Vector Support

June 11, 2026 · View on GitHub

This document is the design contract for vector / embedding support in Shiny.DocumentDb. The shape mirrors how the library already handles spatial: a Map*Property registration on options, a per-provider capability flag, a default-throwing implementation on IDocumentStore, and a fluent surface on IDocumentQuery<T>.

Goals

  1. Cross-provider ANN search with a single API: store.Query<T>().NearestVectors(embedding, k).
  2. AOT- and trimming-safe — no expression compilation, no reflection on the vector field at query time.
  3. Auto-embed-on-write — when a Microsoft.Extensions.AI.IEmbeddingGenerator is registered, populating the vector field on insert/upsert is one line of config.
  4. Reuse the spatial precedent verbatim — same capability flag pattern, same default-throw model, same sidecar-table mechanism on relational providers.

Non-goals (v1)

  • Hybrid (vector + text) search. Each provider's hybrid story is different enough that it deserves its own design pass.
  • Multi-vector-per-document. Start with one mapped vector per document type.
  • Re-ranking layers. Consumers can re-rank in process.
  • Sparse / BM25. Out of scope.

Type model

The vector value is ReadOnlyMemory<float> — matches Microsoft.Extensions.AI.Embedding<float>.Vector, marshals cleanly to native vector columns, and avoids forcing every document load to allocate a float[].

public class Document
{
    public Guid Id { get; set; }
    public string Content { get; set; } = "";
    public ReadOnlyMemory<float> Embedding { get; set; }
}

JSON serialization of ReadOnlyMemory<float> is supported out of the box by System.Text.Json since .NET 8 — it round-trips as a JSON array, which is what we want for the SQLite/Mongo/Cosmos paths anyway.

Mapping API

A new pair of overloads on DocumentStoreOptions (and the provider-specific options classes that don't inherit from it: CosmosDbDocumentStoreOptions, MongoDbDocumentStoreOptions, LiteDbDocumentStoreOptions, IndexedDbDocumentStoreOptions).
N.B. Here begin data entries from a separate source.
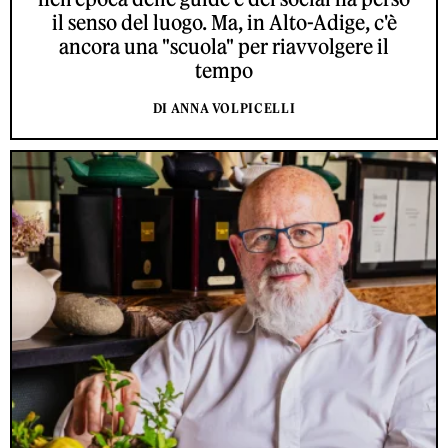
il senso del luogo. Ma, in Alto-Adige, c'è
ancora una "scuola" per riavvolgere il
tempo
DI ANNA VOLPICELLI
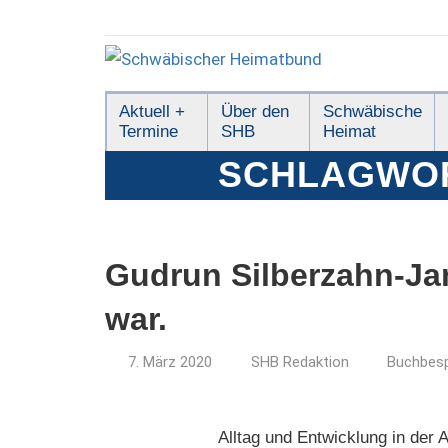
Zum
Inhalt
springen
Schwäbischer
Aktuell +
Über den
Schwäbische
Termine
SHB
Heimat
Heimatbund
SCHLAGWO
Gudrun Silberzahn-Jan
war.
7. März 2020
SHB Redaktion
Buchbes
Alltag und Entwicklung in der 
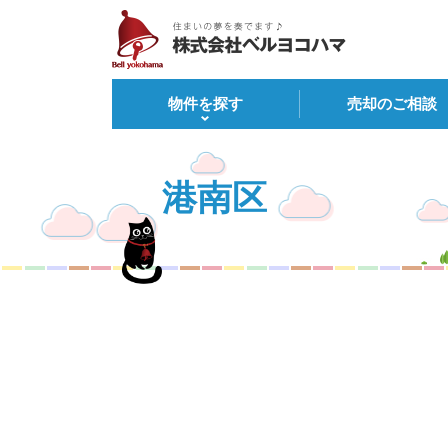
物件を探す
売却のご相談
港南区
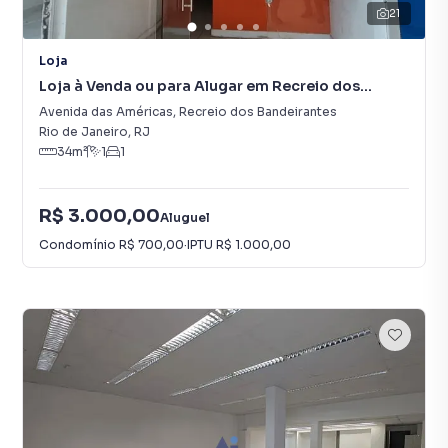
21
Loja
Loja à Venda ou para Alugar em Recreio dos
Bandeirantes
Avenida das Américas
,
Recreio dos Bandeirantes
Rio de Janeiro
,
RJ
34
m²
1
1
R$ 3.000,00
Aluguel
Condomínio
R$ 700,00
·
IPTU
R$ 1.000,00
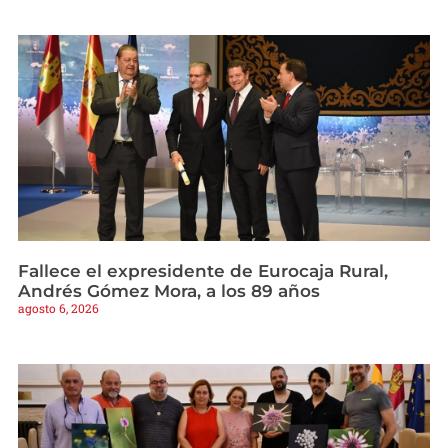
Fallece el expresidente de Eurocaja Rural,
Andrés Gómez Mora, a los 89 años
agosto 6, 2026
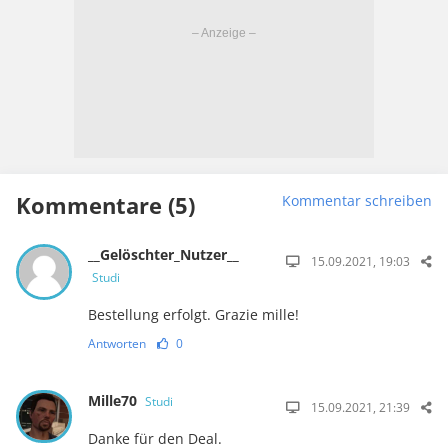
Kommentare (5)
Kommentar schreiben
__Gelöschter_Nutzer__
15.09.2021, 19:03
Studi
Bestellung erfolgt. Grazie mille!
Antworten
0
Mille70
Studi
15.09.2021, 21:39
Danke für den Deal.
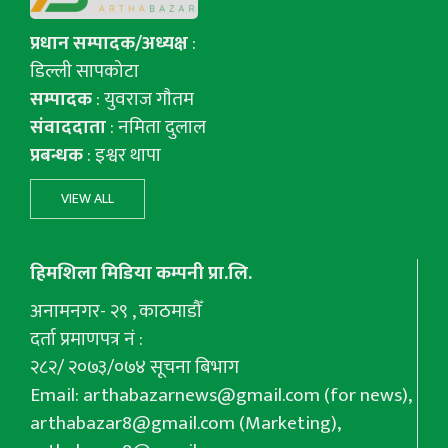
प्रधान सम्पादक/अध्यक्ष
:
डिल्ली सापकोटा
सम्पादक
: युवराज गाैतम
संवाददाता
: नमिता दुलाल
प्रबन्धक
: इश्वर थापा
VIEW ALL
हिमशिला मिडिया कम्पनी प्रा.लि.
अनामनगर- २९ , काठमाडौँ
दर्ता प्रमाणपत्र नं :
२८२/ २०७३/०७४ सूचना बिभाग
Email:
arthabazarnews@gmail.com
(for news),
arthabazar8@gmail.com
(Marketing),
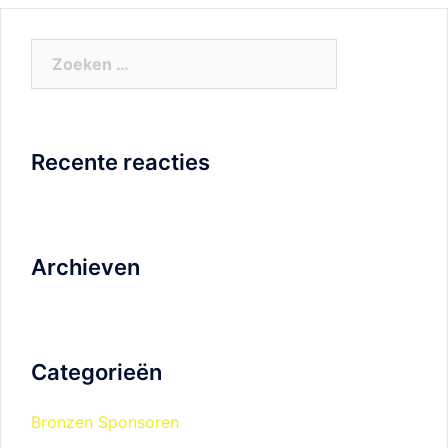
Zoeken
naar:
Recente reacties
Archieven
Categorieën
Bronzen Sponsoren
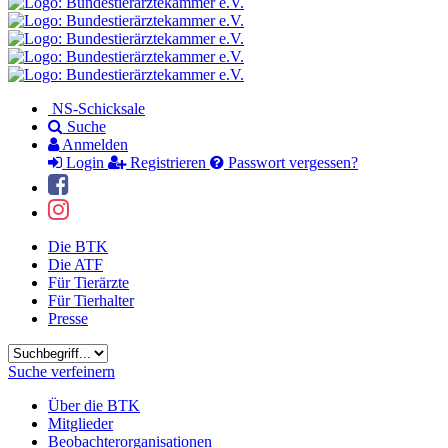
NS-Schicksale
Suche
Anmelden
Login
Registrieren
Passwort vergessen?
Die BTK
Die ATF
Für Tierärzte
Für Tierhalter
Presse
Suchbegriff
Suche verfeinern
Über die BTK
Mitglieder
Beobachterorganisationen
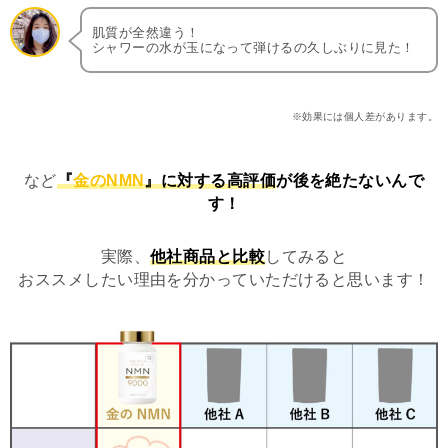
肌質が全然違う！
シャワーの水が玉になって弾けるの久しぶりに見た！
※効果には個人差があります。
など
『
金のNMN
』に対する高評価
が後を絶たないんで
す！
実際、
他社商品と比較
してみると
おススメしたい理由を分かっていただけると思います！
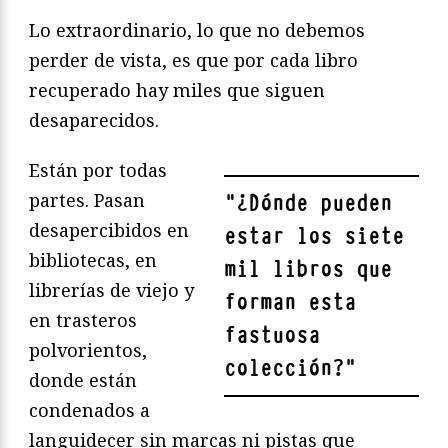
Lo extraordinario, lo que no debemos
perder de vista, es que por cada libro
recuperado hay miles que siguen
desaparecidos.
Están por todas
partes. Pasan
"
¿Dónde pueden
desapercibidos en
estar los siete
bibliotecas, en
mil libros que
librerías de viejo y
forman esta
en trasteros
fastuosa
polvorientos,
colección?
"
donde están
condenados a
languidecer sin marcas ni pistas que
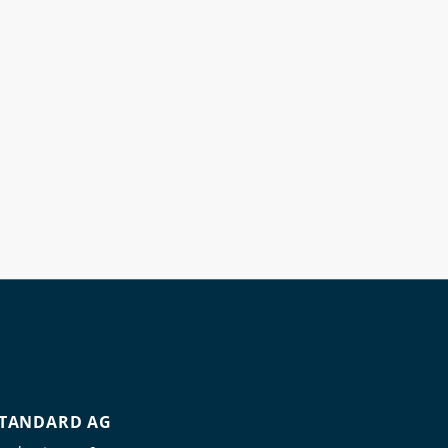
TANDARD AG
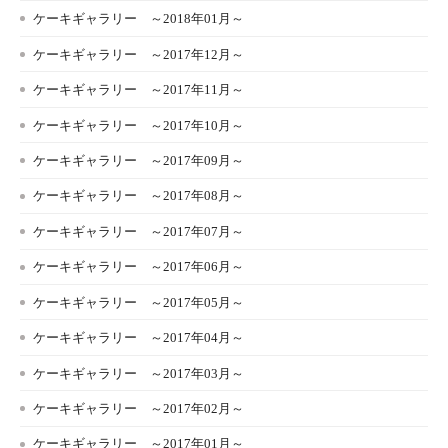
ケーキギャラリー ～2018年01月～
ケーキギャラリー ～2017年12月～
ケーキギャラリー ～2017年11月～
ケーキギャラリー ～2017年10月～
ケーキギャラリー ～2017年09月～
ケーキギャラリー ～2017年08月～
ケーキギャラリー ～2017年07月～
ケーキギャラリー ～2017年06月～
ケーキギャラリー ～2017年05月～
ケーキギャラリー ～2017年04月～
ケーキギャラリー ～2017年03月～
ケーキギャラリー ～2017年02月～
ケーキギャラリー ～2017年01月～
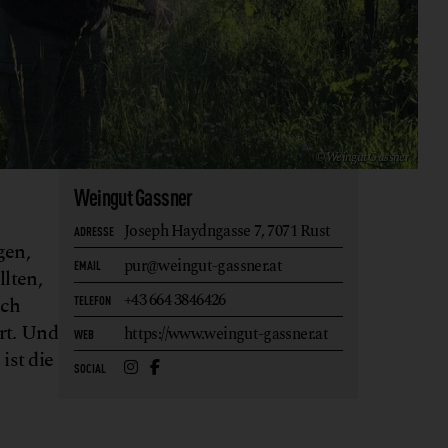
© Weingut Gassner
Weingut Gassner
Joseph Haydngasse 7,
7071 Rust
ADRESSE
gen,
pur@weingut-gassner.at
EMAIL
lten,
+43 664 3846426
ich
TELEFON
rt. Und
https://www.weingut-gassner.at/
WEB
ist die
SOCIAL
public DocumentStoreOptions MapVectorProperty<T>(
    Expression<Func<T, ReadOnlyMemory<float>>> property,
    int dimensions,
    VectorDistance metric = VectorDistance.Cosine,
    VectorIndexKind indexKind = VectorIndexKind.Hnsw,
    Action<VectorIndexOptions>? configureIndex = null) where T : class;

// AOT-safe overload, parallels MapSpatialProperty
public DocumentStoreOptions MapVectorProperty<T>(
    string propertyName,
    Func<T, ReadOnlyMemory<float>> getter,
    Action<T, ReadOnlyMemory<float>> setter,
    int dimensions,
    VectorDistance metric = VectorDistance.Cosine,
    VectorIndexKind indexKind = VectorIndexKind.Hnsw,
    Action<VectorIndexOptions>? configureIndex = null) where T : class;

A setter is required (unlike spatial, which is read-only) because the auto-embed hook needs to populate it.

Enums

public enum VectorDistance
{
    Cosine,
    Euclidean,       // L2
    DotProduct,      // negative inner product, i.e. higher = closer
    Hamming          // bit vectors, providers that support it
}

public enum VectorIndexKind
{
    None,            // no index — flat scan
    Flat,            // explicit flat index where supported (e.g. Cosmos)
    Hnsw,            // pgvector, DuckDB vss, Atlas; preferred default
    Ivf,             // pgvector ivfflat
    DiskAnn,         // SQL Server, CosmosDB
    QuantizedFlat    // CosmosDB
}

Index tuning — strongly-typed common + ProviderHints

public class VectorIndexOptions
{
    /// <summary>HNSW parameter M — graph node degree. pgvector default 16, DuckDB default 16.</summary>
    public int? HnswM { get; set; }

    /// <summary>HNSW efConstruction — build-time accuracy/speed tradeoff. pgvector default 64.</summary>
    public int? HnswEfConstruction { get; set; }

    /// <summary>HNSW efSearch — query-time accuracy/speed tradeoff. pgvector default 40.</summary>
    public int? HnswEfSearch { get; set; }

    /// <summary>IVF list count — for pgvector ivfflat.</summary>
    public int? IvfLists { get; set; }

    /// <summary>
    /// Provider-specific hints not covered by strongly-typed properties.
    /// Examples:
    ///   "cosmos.quantizedFlatVectorIndexShardKey" : "/tenant"
    ///   "sqlserver.metric_tail_size" : 64
    /// Unknown keys are ignored per provider.
    /// </summary>
    public Dictionary<string, object> ProviderHints { get; } = new();
}

Rationale: the three HNSW knobs (M, efConstruction, efSearch) and IVF lists cover the 90% of real-world tuning. Everything else — Cosmos-specific quantization, SQL Server DiskANN tail size, Atlas-specific numCandidates heuristics — lives in ProviderHints and the per-provider code consumes only the keys it knows.

Query API

On IDocumentStore (capability + simple form)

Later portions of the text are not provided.